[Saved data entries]
####
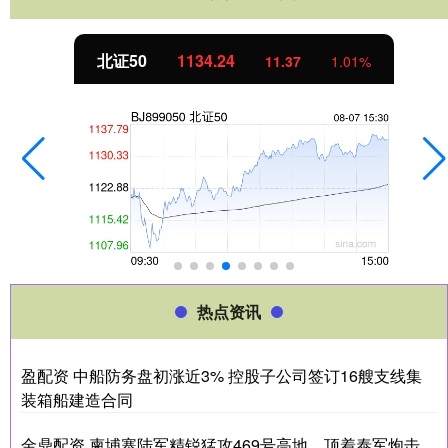
北证50
1134.24
11.37
1.01%
热点资讯
盈配资 中船防务盘初涨近3% 控股子公司签订16艘支线集
装箱船建造合同
金鼎配资 柬埔寨陆军精锐猛攻469号高地，顶着泰军炮击，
####
* **WHAT NEEDS TO BE DONE**: Please set down the records above word for word and omit their pictures.

* **EXERCISE RESULT**:
北证50
1134.24
11.37
1.01%
热点资讯
盈配资 中船防务盘初涨近3% 控股子公司签订16艘支线集
装箱船建造合同
金鼎配资 柬埔寨陆军精锐猛攻469号高地，顶着泰军炮击，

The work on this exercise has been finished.